[Items from a dataset]
·····
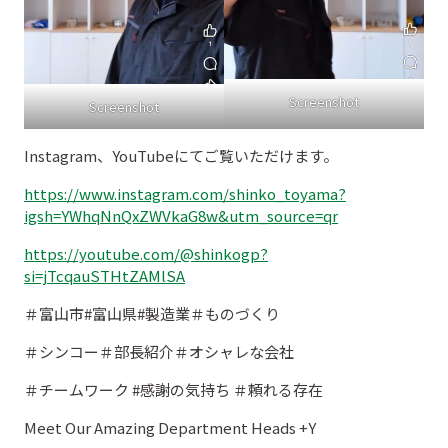
Screenshot
Screenshot
Instagram、YouTubeにてご覧いただけます。
https://www.instagram.com/shinko_toyama?
igsh=YWhqNnQxZWVkaG8w&utm_source=qr
https://youtube.com/@shinkogp?
si=jTcqauSTHtZAMlSA
＃富山市#富山県#製造業＃ものづくり
＃シンコー＃部長紹介＃オシャレな会社
＃チームワーク #感謝の気持ち ＃頼れる存在
Meet Our Amazing Department Heads +Y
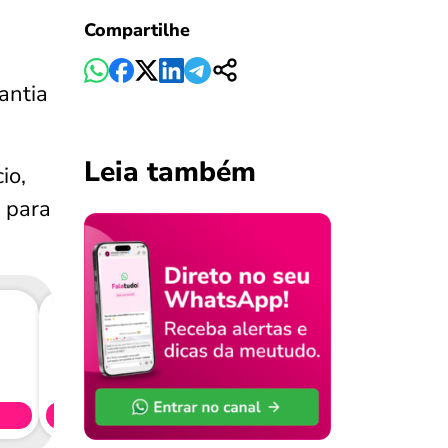
Compartilhe
antia
Leia também
io,
o para
Consig
CL
Simule 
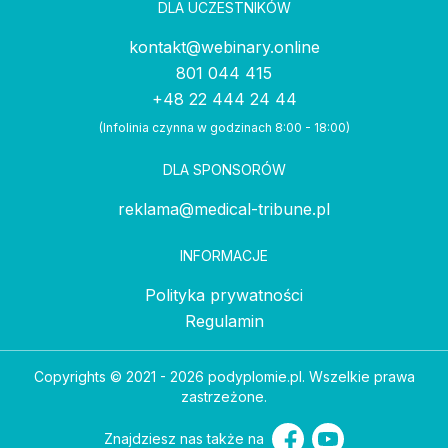
DLA UCZESTNIKÓW
kontakt@webinary.online
801 044 415
+48 22 444 24 44
(Infolinia czynna w godzinach 8:00 - 18:00)
DLA SPONSORÓW
reklama@medical-tribune.pl
INFORMACJE
Polityka prywatności
Regulamin
Copyrights © 2021 - 2026 podyplomie.pl. Wszelkie prawa
zastrzeżone.
Znajdziesz nas także na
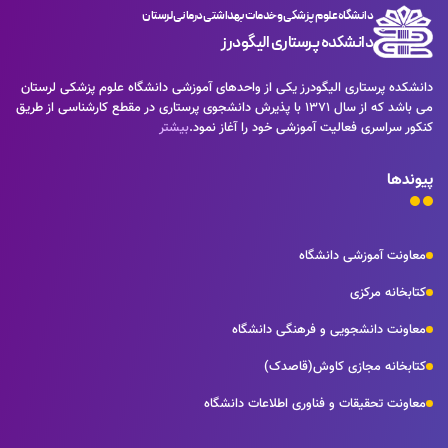
دانشگاه علوم پزشکی و خدمات بهداشتی درمانی لرستان
دانشکده پرستاری الیگودرز
دانشکده پرستاری الیگودرز یکی از واحدهای آموزشی دانشگاه علوم پزشکی لرستان
می باشد که از سال 1371 با پذیرش دانشجوی پرستاری در مقطع کارشناسی از طریق
کنکور سراسری فعالیت آموزشی خود را آغاز نمود.
بیشتر
پیوندها
معاونت آموزشی دانشگاه
کتابخانه مرکزی
معاونت دانشجویی و فرهنگی دانشگاه
کتابخانه مجازی کاوش(قاصدک)
معاونت تحقیقات و فناوری اطلاعات دانشگاه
·····
» **Activity**
Within the records above, each line containing "آموزشی" is to be returned.

» **Output of the task**
دانشکده پرستاری الیگودرز یکی از واحدهای آموزشی دانشگاه علوم پزشکی لرستان
کنکور سراسری فعالیت آموزشی خود را آغاز نمود.
معاونت آموزشی دانشگاه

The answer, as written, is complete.